# Baby sharks everywhere



## zesurgeon (May 28, 2013)

Johnson's beach was alive today. I caught a whiting and 32 sharks between 1 and 2 feet. Let all the sharks go but is was a fun day of fishing.


----------



## TheCarver (May 5, 2011)

The son an I took a swim out to the first sand bar an was bumped, but no teeth marks,Thank God. We did see a couple dark shadows dart by swimming back in.. But even thought I saw a couple smaller ones within 20 ft of shore.. One of the orange an white choppers flew over done a wave back an forth, The life Gaurds made comments,, But couldnt hear them from the waves,, But figured they were saying the same thing I was thinking,, The chopper was seeing what we were thinking about,,, But other than that it was a great day swimming,, The water wasnt that clear,, But the sea weed was almost all gone for some fishing...


----------



## keperry1182 (Oct 6, 2010)

Caught a 5 footer at NAS today.
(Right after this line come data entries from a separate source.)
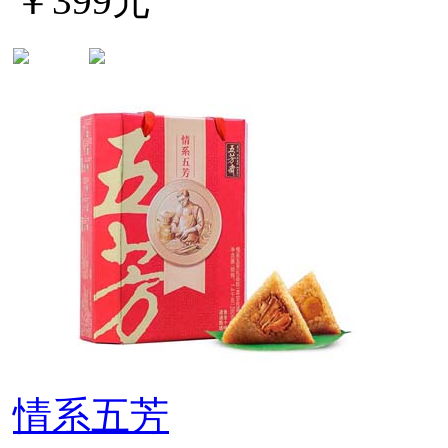
￥399元
情系五芳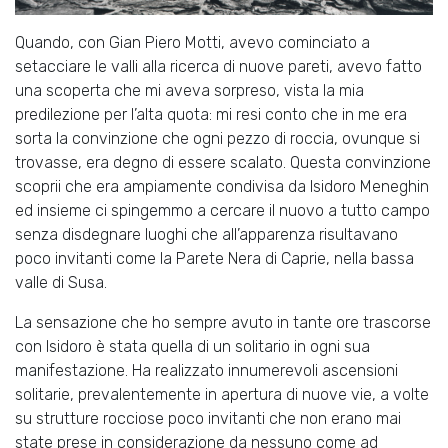
Quando, con Gian Piero Motti, avevo cominciato a
setacciare le valli alla ricerca di nuove pareti, avevo fatto
una scoperta che mi aveva sorpreso, vista la mia
predilezione per l’alta quota: mi resi conto che in me era
sorta la convinzione che ogni pezzo di roccia, ovunque si
trovasse, era degno di essere scalato. Questa convinzione
scoprii che era ampiamente condivisa da Isidoro Meneghin
ed insieme ci spingemmo a cercare il nuovo a tutto campo
senza disdegnare luoghi che all’apparenza risultavano
poco invitanti come la Parete Nera di Caprie, nella bassa
valle di Susa.
La sensazione che ho sempre avuto in tante ore trascorse
con Isidoro è stata quella di un solitario in ogni sua
manifestazione. Ha realizzato innumerevoli ascensioni
solitarie, prevalentemente in apertura di nuove vie, a volte
su strutture rocciose poco invitanti che non erano mai
state prese in considerazione da nessuno come ad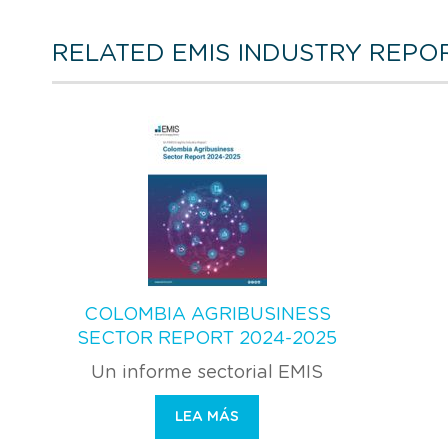
RELATED EMIS INDUSTRY REPO
COLOMBIA AGRIBUSINESS
SECTOR REPORT 2024-2025
Un informe sectorial EMIS
LEA MÁS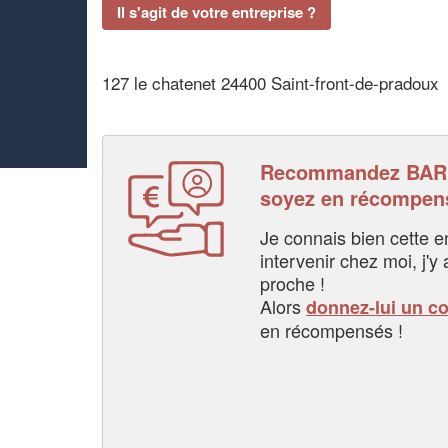
Il s'agit de votre entreprise ?
127 le chatenet 24400 Saint-front-de-pradoux
Recommandez BARR
soyez en récompen
Je connais bien cette entr
intervenir chez moi, j'y a
proche !
Alors
donnez-lui un c
en récompensés !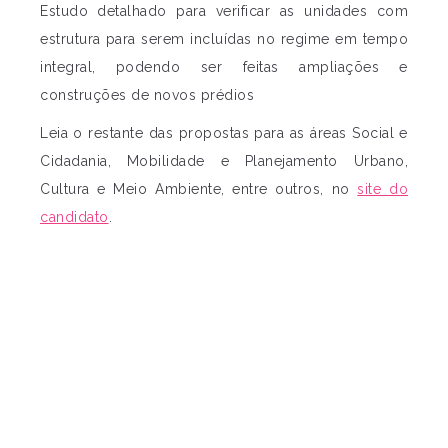
Estudo detalhado para verificar as unidades com
estrutura para serem incluídas no regime em tempo
integral, podendo ser feitas ampliações e
construções de novos prédios
Leia o restante das propostas para as áreas Social e
Cidadania, Mobilidade e Planejamento Urbano,
Cultura e Meio Ambiente, entre outros, no
site do
candidato
.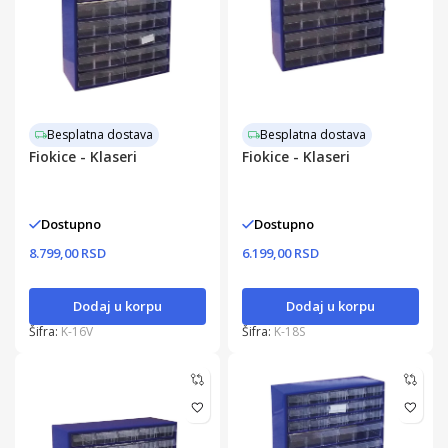
Besplatna dostava
Besplatna dostava
Fiokice - Klaseri
Fiokice - Klaseri
Dostupno
Dostupno
8.799,00 RSD
6.199,00 RSD
Dodaj u korpu
Dodaj u korpu
Šifra:
K-16V
Šifra:
K-18S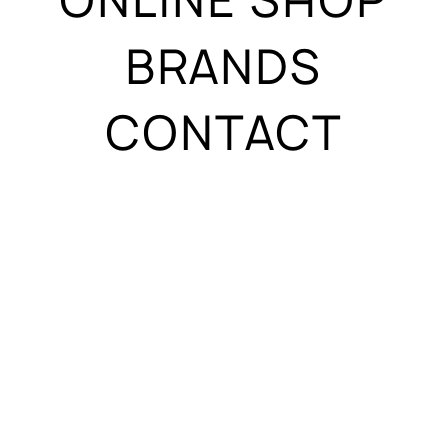
BRANDS
CONTACT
Ill be at johnsons tomorrow, thanks for reporting.


----------



## emon550 (Sep 4, 2012)

i was at johnson's beach late in the day today, and also hooked whitings and baby sharks.


----------



## albacized (Nov 25, 2011)

Are these atlantic sharpnose sharks?


----------



## emon550 (Sep 4, 2012)

im not sure what type of baby sharks they were, but they were everywhere this past friday...


----------



## lowprofile (Jan 6, 2013)

albacized said:


> Are these atlantic sharpnose sharks?



most of the small ones we caught last night were black tip and black nose in the 1-3ft range. perfect bait size.


----------